Exercise requirements:
From the line containing "を養われている方も安心して働けるよう、サポートいた" to the line containing "från 350 kr" in the entries below, reproduce every line exactly, ends included. Nothing else belongs in the copy, and no pictures.

Supplied data:
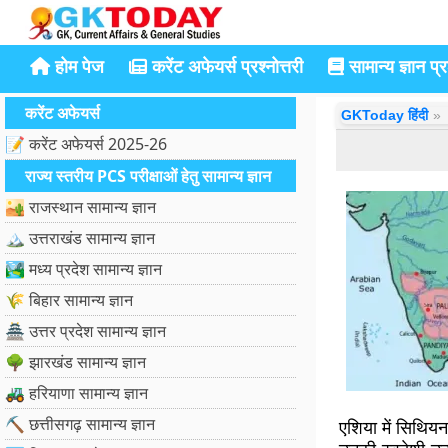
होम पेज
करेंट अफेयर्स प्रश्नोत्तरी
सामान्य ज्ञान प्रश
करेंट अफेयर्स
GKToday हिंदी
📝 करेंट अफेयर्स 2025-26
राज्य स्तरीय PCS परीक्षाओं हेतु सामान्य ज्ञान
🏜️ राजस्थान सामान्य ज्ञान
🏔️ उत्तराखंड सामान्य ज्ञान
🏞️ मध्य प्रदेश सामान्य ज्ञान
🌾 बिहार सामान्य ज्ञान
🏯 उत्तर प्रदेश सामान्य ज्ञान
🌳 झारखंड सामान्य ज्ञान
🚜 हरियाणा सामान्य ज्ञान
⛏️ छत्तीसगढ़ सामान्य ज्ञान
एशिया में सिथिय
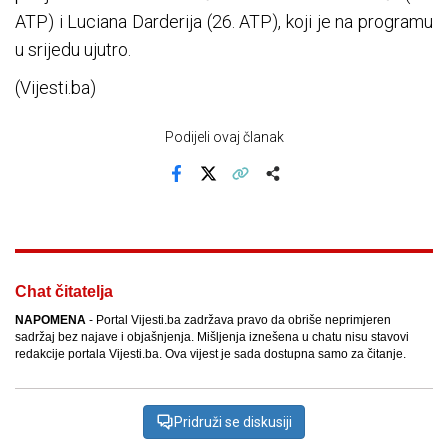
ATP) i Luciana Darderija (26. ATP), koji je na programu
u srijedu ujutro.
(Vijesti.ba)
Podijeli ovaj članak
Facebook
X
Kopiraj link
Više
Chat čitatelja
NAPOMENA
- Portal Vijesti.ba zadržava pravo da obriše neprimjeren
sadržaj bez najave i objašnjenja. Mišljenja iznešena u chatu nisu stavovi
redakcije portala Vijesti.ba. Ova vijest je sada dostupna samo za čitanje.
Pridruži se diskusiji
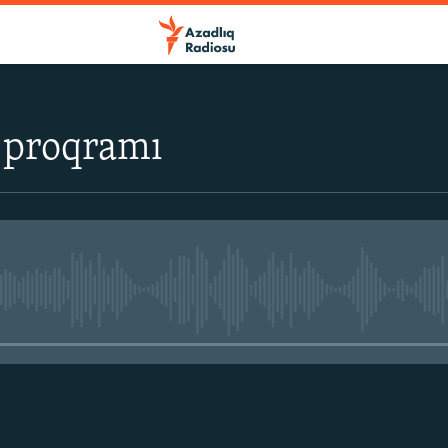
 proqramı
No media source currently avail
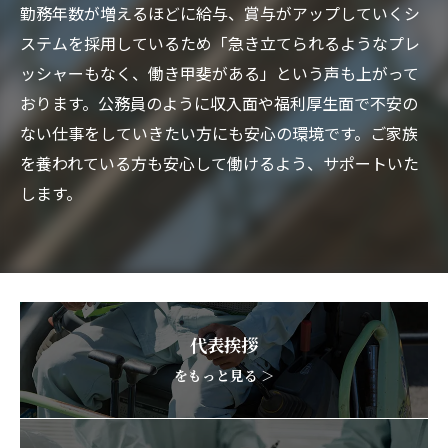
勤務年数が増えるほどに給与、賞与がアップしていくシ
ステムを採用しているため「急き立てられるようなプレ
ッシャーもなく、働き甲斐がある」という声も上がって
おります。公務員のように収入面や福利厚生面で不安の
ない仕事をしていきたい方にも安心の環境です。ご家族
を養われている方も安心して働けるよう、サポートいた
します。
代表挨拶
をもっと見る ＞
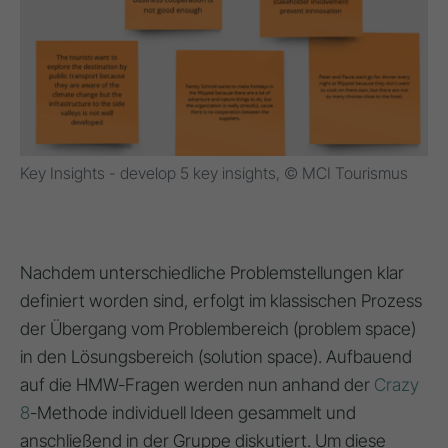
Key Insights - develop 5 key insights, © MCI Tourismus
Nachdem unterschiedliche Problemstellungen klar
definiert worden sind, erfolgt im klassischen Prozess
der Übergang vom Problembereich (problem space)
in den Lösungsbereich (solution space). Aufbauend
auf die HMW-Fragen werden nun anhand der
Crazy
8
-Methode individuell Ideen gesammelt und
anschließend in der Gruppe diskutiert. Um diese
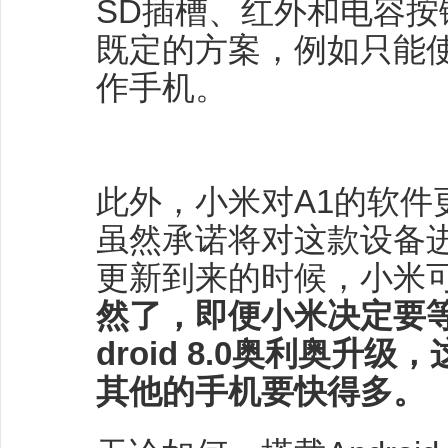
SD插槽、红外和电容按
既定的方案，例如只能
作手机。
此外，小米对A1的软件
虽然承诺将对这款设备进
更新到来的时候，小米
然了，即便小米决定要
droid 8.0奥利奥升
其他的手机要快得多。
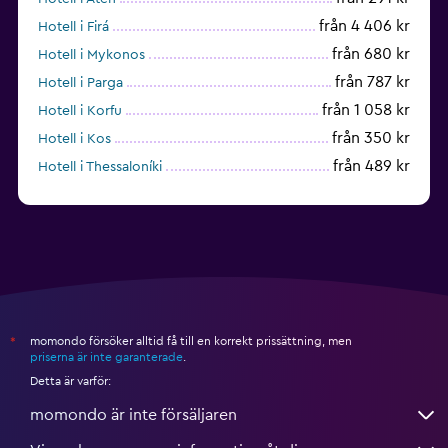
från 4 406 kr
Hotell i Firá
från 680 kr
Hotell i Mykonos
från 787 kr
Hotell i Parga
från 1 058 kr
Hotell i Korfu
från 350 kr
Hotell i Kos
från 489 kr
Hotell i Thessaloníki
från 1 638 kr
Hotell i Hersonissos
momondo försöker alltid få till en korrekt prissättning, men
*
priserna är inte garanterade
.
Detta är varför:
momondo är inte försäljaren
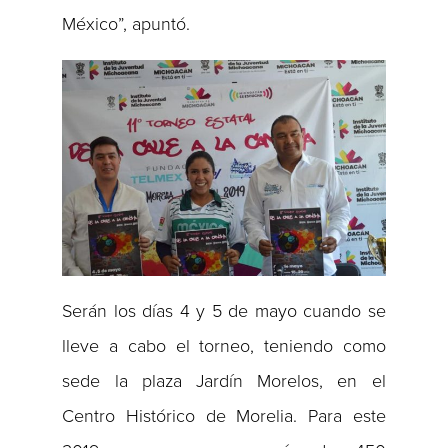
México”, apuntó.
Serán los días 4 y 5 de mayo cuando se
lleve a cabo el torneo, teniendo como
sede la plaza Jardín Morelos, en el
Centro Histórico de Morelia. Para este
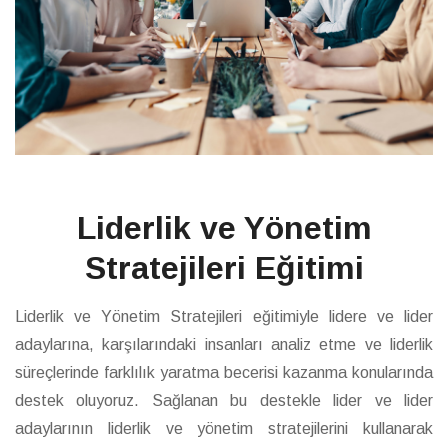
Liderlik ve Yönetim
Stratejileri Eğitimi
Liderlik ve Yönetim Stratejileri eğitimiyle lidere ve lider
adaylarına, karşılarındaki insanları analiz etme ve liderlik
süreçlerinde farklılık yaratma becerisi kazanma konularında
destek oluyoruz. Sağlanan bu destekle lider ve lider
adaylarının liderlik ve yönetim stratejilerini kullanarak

Reply to the task:
を養われている方も安心して働けるよう、サポートいた
します。
代表挨拶
をもっと見る ＞
Key Insights - develop 5 key insights, © MCI Tourismus
Nachdem unterschiedliche Problemstellungen klar
definiert worden sind, erfolgt im klassischen Prozess
der Übergang vom Problembereich (problem space)
in den Lösungsbereich (solution space). Aufbauend
auf die HMW-Fragen werden nun anhand der
Crazy
8
-Methode individuell Ideen gesammelt und
anschließend in der Gruppe diskutiert. Um diese
SD插槽、红外和电容按
既定的方案，例如只能
作手机。
此外，小米对A1的软件
虽然承诺将对这款设备进
更新到来的时候，小米
然了，即便小米决定要
droid 8.0奥利奥升
其他的手机要快得多。
från 4 406 kr
Hotell i Firá
från 680 kr
Hotell i Mykonos
från 787 kr
Hotell i Parga
från 1 058 kr
Hotell i Korfu
från 350 kr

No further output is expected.